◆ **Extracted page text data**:
──────────

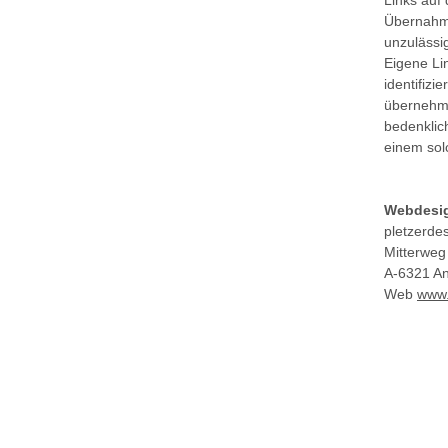
Links auf 
Übernahme
unzulässi
Eigene Li
identifizi
übernehmen
bedenklich
einem solc
Webdesig
pletzerde
Mitterweg
A-6321 A
Web
www.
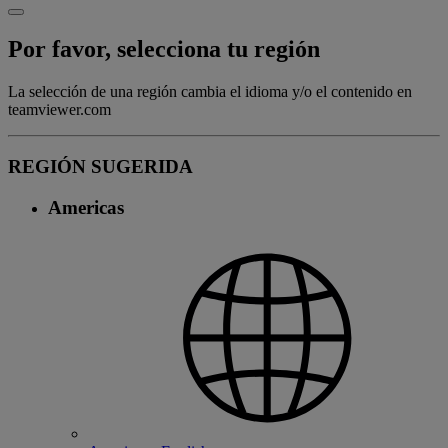
Por favor, selecciona tu región
La selección de una región cambia el idioma y/o el contenido en
teamviewer.com
REGIÓN SUGERIDA
Americas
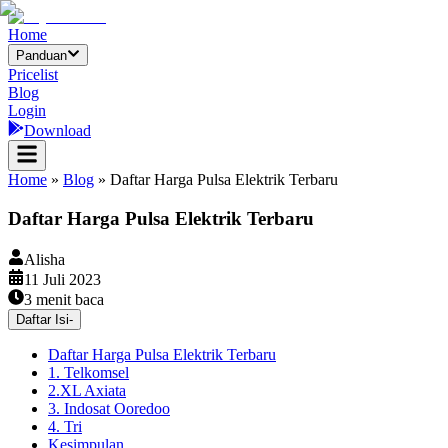
Home
Panduan
Pricelist
Blog
Login
Download
Home
»
Blog
»
Daftar Harga Pulsa Elektrik Terbaru
Daftar Harga Pulsa Elektrik Terbaru
Alisha
11 Juli 2023
3
menit baca
Daftar Isi
-
Daftar Harga Pulsa Elektrik Terbaru
1. Telkomsel
2.XL Axiata
3. Indosat Ooredoo
4. Tri
Kesimpulan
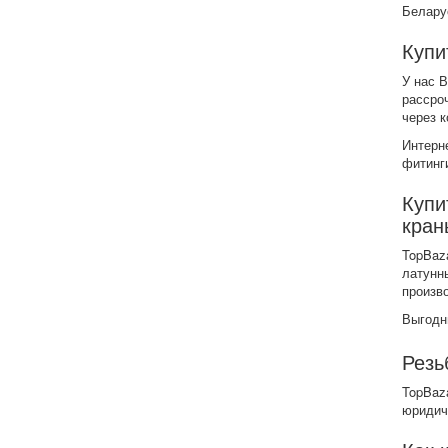
Белару
Купи
У нас В
рассро
через к
Интерн
фитинги
Купи
кран
TopBaz
латунн
произв
Выгодн
Резь
TopBaz
юридич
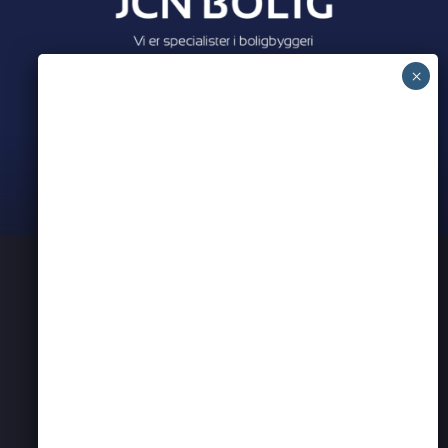
Meet all our partners
PRIVATLIVSPOLITIK
KONTAKT OS
ERHVERVSNETVÆRK I AARHUS
BEARSPADEL
BEARSEVENT
PARTNER ANNONCER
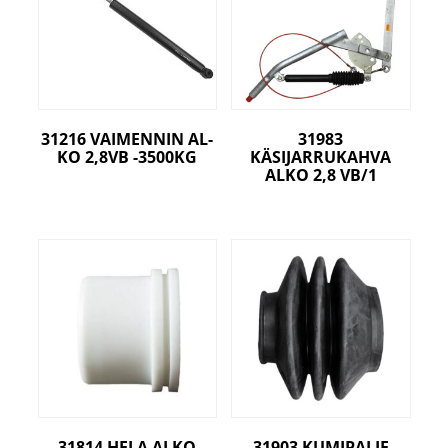
31216 VAIMENNIN AL-
31983
KO 2,8VB -3500KG
KÄSIJARRUKAHVA
ALKO 2,8 VB/1
31814 HELA ALKO
31903 KUMIPALJE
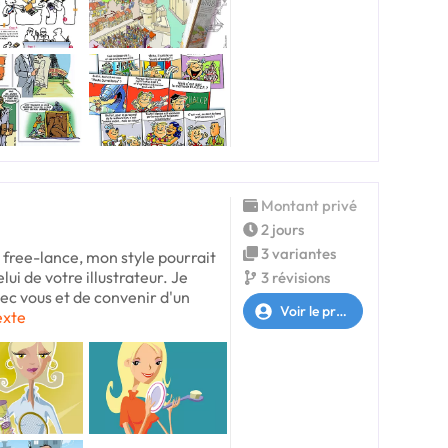
Montant privé
2 jours
3 variantes
r free-lance, mon style pourrait
ui de votre illustrateur. Je
3 révisions
vec vous et de convenir d'un
Voir le profil
exte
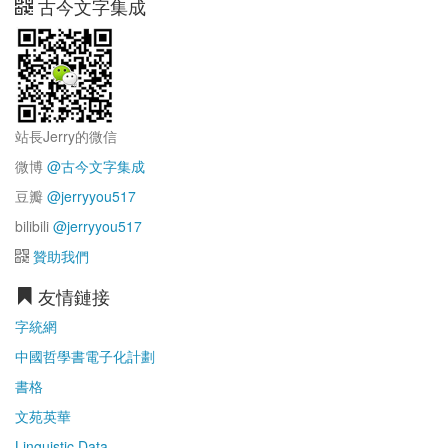
古今文字集成
站長Jerry的微信
微博
@古今文字集成
豆瓣
@jerryyou517
bilibili
@jerryyou517
贊助我們
友情鏈接
字統網
中國哲學書電子化計劃
書格
文苑英華
Linguistic Data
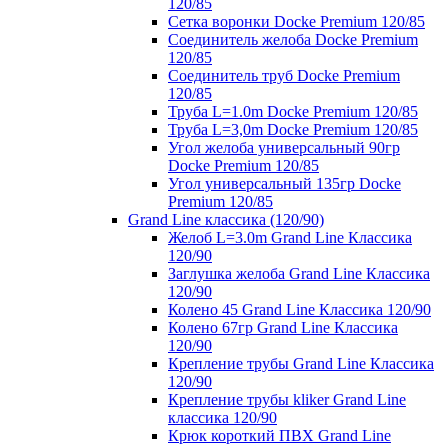
120/85
Сетка воронки Docke Premium 120/85
Соединитель желоба Docke Premium
120/85
Соединитель труб Docke Premium
120/85
Труба L=1.0m Docke Premium 120/85
Труба L=3,0m Docke Premium 120/85
Угол желоба универсальный 90гр
Docke Premium 120/85
Угол универсальный 135гр Docke
Premium 120/85
Grand Line классика (120/90)
Желоб L=3.0m Grand Line Классика
120/90
Заглушка желоба Grand Line Классика
120/90
Колено 45 Grand Line Классика 120/90
Колено 67гр Grand Line Классика
120/90
Крепление трубы Grand Line Классика
120/90
Крепление трубы kliker Grand Line
классика 120/90
Крюк короткий ПВХ Grand Line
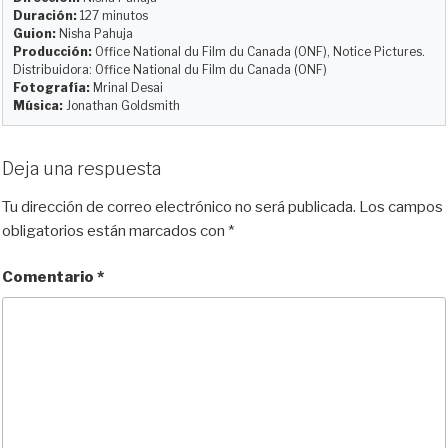
y
o
o
t
Duración:
127 minutos
Guion:
Nisha Pahuja
n
k
i
Producción:
Office National du Film du Canada (ONF), Notice Pictures.
r
Distribuidora: Office National du Film du Canada (ONF)
Fotografía:
Mrinal Desai
Música:
Jonathan Goldsmith
Deja una respuesta
Tu dirección de correo electrónico no será publicada.
Los campos
obligatorios están marcados con
*
Comentario
*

──────────

◆ **Work order**: Reproduce all of the records above exactly, but exclude the pictures.

◆ **Written answer**:
Links auf 
Übernahme
unzulässi
Eigene Li
identifizi
übernehmen
bedenklich
einem solc
Webdesig
pletzerde
Mitterweg
A-6321 A
Web
www.
Por favor, selecciona tu región
La selección de una región cambia el idioma y/o el contenido en
teamviewer.com
REGIÓN SUGERIDA
Americas
Home
Panduan
Pricelist
Blog
Login
Download
Home
»
Blog
»
Daftar Harga Pulsa Elektrik Terbaru
Daftar Harga Pulsa Elektrik Terbaru
Alisha
11 Juli 2023
3
menit baca
Daftar Isi
-
Daftar Harga Pulsa Elektrik Terbaru
1. Telkomsel
2.XL Axiata
3. Indosat Ooredoo
4. Tri
Kesimpulan
Белару
Купи
У нас В
рассро
через к
Интерн
фитинги
Купи
кран
TopBaz
латунн
произв
Выгодн
Резь
TopBaz
юридич
Meet all our partners
PRIVATLIVSPOLITIK
KONTAKT OS
ERHVERVSNETVÆRK I AARHUS
BEARSPADEL
BEARSEVENT
PARTNER ANNONCER
31216 VAIMENNIN AL-
31983
KO 2,8VB -3500KG
KÄSIJARRUKAHVA
ALKO 2,8 VB/1
31814 HELA ALKO
31903 KUMIPALJE
Montant privé
2 jours
3 variantes
r free-lance, mon style pourrait
ui de votre illustrateur. Je
3 révisions
vec vous et de convenir d'un
Voir le profil
exte
古今文字集成
站長Jerry的微信
微博
@古今文字集成
豆瓣
@jerryyou517
bilibili
@jerryyou517
贊助我們
友情鏈接
字統網
中國哲學書電子化計劃
書格
文苑英華
Linguistic Data
120/85
Сетка воронки Docke Premium 120/85
Соединитель желоба Docke Premium
120/85
Соединитель труб Docke Premium
120/85
Труба L=1.0m Docke Premium 120/85
Труба L=3,0m Docke Premium 120/85
Угол желоба универсальный 90гр
Docke Premium 120/85
Угол универсальный 135гр Docke
Premium 120/85
Grand Line классика (120/90)
Желоб L=3.0m Grand Line Классика
120/90
Заглушка желоба Grand Line Классика
120/90
Колено 45 Grand Line Классика 120/90
Колено 67гр Grand Line Классика
120/90
Крепление трубы Grand Line Классика
120/90
Крепление трубы kliker Grand Line
классика 120/90
Крюк короткий ПВХ Grand Line
y
o
o
t
Duración:
127 minutos
Guion:
Nisha Pahuja
n
k
i
Producción:
Office National du Film du Canada (ONF), Notice Pictures.
r
Distribuidora: Office National du Film du Canada (ONF)
Fotografía:
Mrinal Desai
Música:
Jonathan Goldsmith
Deja una respuesta
Tu dirección de correo electrónico no será publicada.
Los campos
obligatorios están marcados con
*
Comentario
*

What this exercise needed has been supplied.